** Records follows **

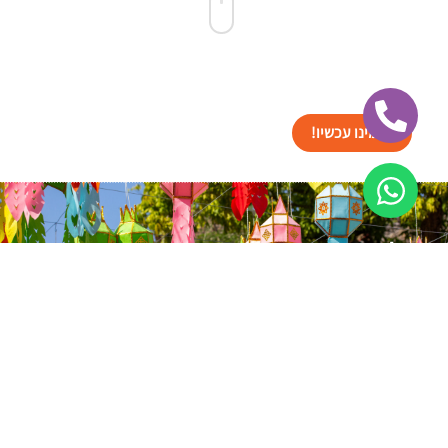
הזמינו עכשיו!
גלרייה מאירועים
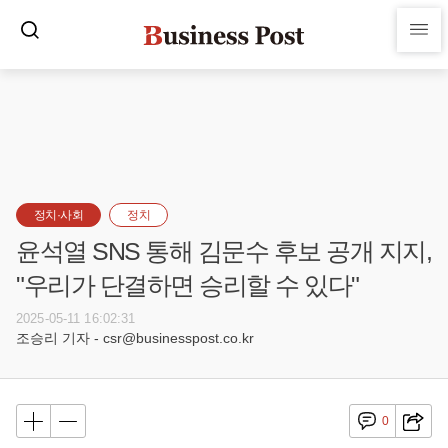
정치·사회
정치
윤석열 SNS 통해 김문수 후보 공개 지지,
"우리가 단결하면 승리할 수 있다"
2025-05-11 16:02:31
조승리 기자 - csr@businesspost.co.kr
0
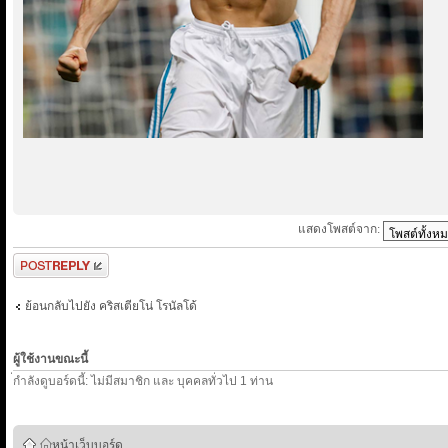
แสดงโพสต์จาก:
ตอบกระทู้
ย้อนกลับไปยัง คริสเตียโน่ โรนัลโด้
ผู้ใช้งานขณะนี้
่กำลังดูบอร์ดนี้: ไม่มีสมาชิก และ บุคคลทั่วไป 1 ท่าน
หน้าเว็บบอร์ด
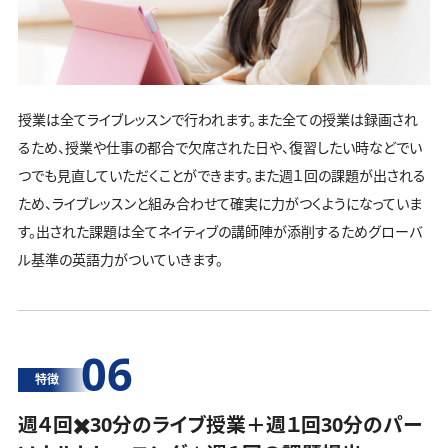
授業は全てライブレッスンで行われます。また全ての授業は録画され
るため、授業や仕事の都合で欠席された日や、復習したい時などでい
つでも見直していただくことができます。また週１回の課題が出される
ため、ライブレッスンと組み合わせて確実に力がつくようになっていま
す。出された課題は全てネイティブの講師陣が添削するためグローバ
ル基準の英語力がついていきます。
06
特徴
週４回✖️30分のライブ授業＋週１回30分の
パー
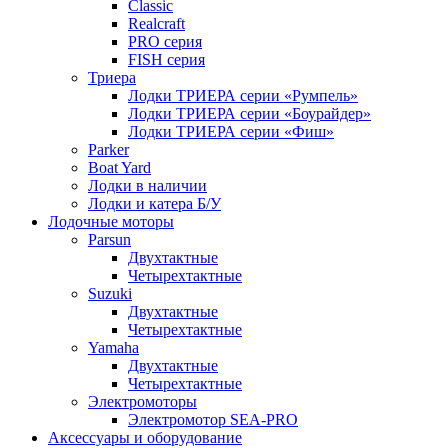
Classic
Realcraft
PRO серия
FISH серия
Триера
Лодки ТРИЕРА серии «Румпель»
Лодки ТРИЕРА серии «Боурайдер»
Лодки ТРИЕРА серии «Фиш»
Parker
Boat Yard
Лодки в наличии
Лодки и катера Б/У
Лодочные моторы
Parsun
Двухтактные
Четырехтактные
Suzuki
Двухтактные
Четырехтактные
Yamaha
Двухтактные
Четырехтактные
Электромоторы
Электромотор SEA-PRO
Аксессуары и оборудование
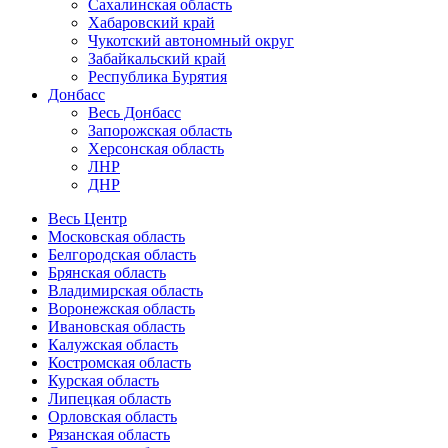
Сахалинская область
Хабаровский край
Чукотский автономный округ
Забайкальский край
Республика Бурятия
Донбасс
Весь Донбасс
Запорожская область
Херсонская область
ЛНР
ДНР
Весь Центр
Московская область
Белгородская область
Брянская область
Владимирская область
Воронежская область
Ивановская область
Калужская область
Костромская область
Курская область
Липецкая область
Орловская область
Рязанская область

** End of Records **

### What you will do
The records above are to be copied exactly, without their pictures.

### Result of the task
הזמינו עכשיו!
גלרייה מאירועים
정치·사회
정치
윤석열 SNS 통해 김문수 후보 공개 지지,
"우리가 단결하면 승리할 수 있다"
2025-05-11 16:02:31
조승리 기자 - csr@businesspost.co.kr
0
แสดงโพสต์จาก:
ตอบกระทู้
ย้อนกลับไปยัง คริสเตียโน่ โรนัลโด้
ผู้ใช้งานขณะนี้
่กำลังดูบอร์ดนี้: ไม่มีสมาชิก และ บุคคลทั่วไป 1 ท่าน
หน้าเว็บบอร์ด
授業は全てライブレッスンで行われます。また全ての授業は録画され
るため、授業や仕事の都合で欠席された日や、復習したい時などでい
つでも見直していただくことができます。また週１回の課題が出される
ため、ライブレッスンと組み合わせて確実に力がつくようになっていま
す。出された課題は全てネイティブの講師陣が添削するためグローバ
ル基準の英語力がついていきます。
06
特徴
週４回✖️30分のライブ授業＋週１回30分の
パー
Classic
Realcraft
PRO серия
FISH серия
Триера
Лодки ТРИЕРА серии «Румпель»
Лодки ТРИЕРА серии «Боурайдер»
Лодки ТРИЕРА серии «Фиш»
Parker
Boat Yard
Лодки в наличии
Лодки и катера Б/У
Лодочные моторы
Parsun
Двухтактные
Четырехтактные
Suzuki
Двухтактные
Четырехтактные
Yamaha
Двухтактные
Четырехтактные
Электромоторы
Электромотор SEA-PRO
Аксессуары и оборудование
Сахалинская область
Хабаровский край
Чукотский автономный округ
Забайкальский край
Республика Бурятия
Донбасс
Весь Донбасс
Запорожская область
Херсонская область
ЛНР
ДНР
Весь Центр
Московская область
Белгородская область
Брянская область
Владимирская область
Воронежская область
Ивановская область
Калужская область
Костромская область
Курская область
Липецкая область
Орловская область
Рязанская область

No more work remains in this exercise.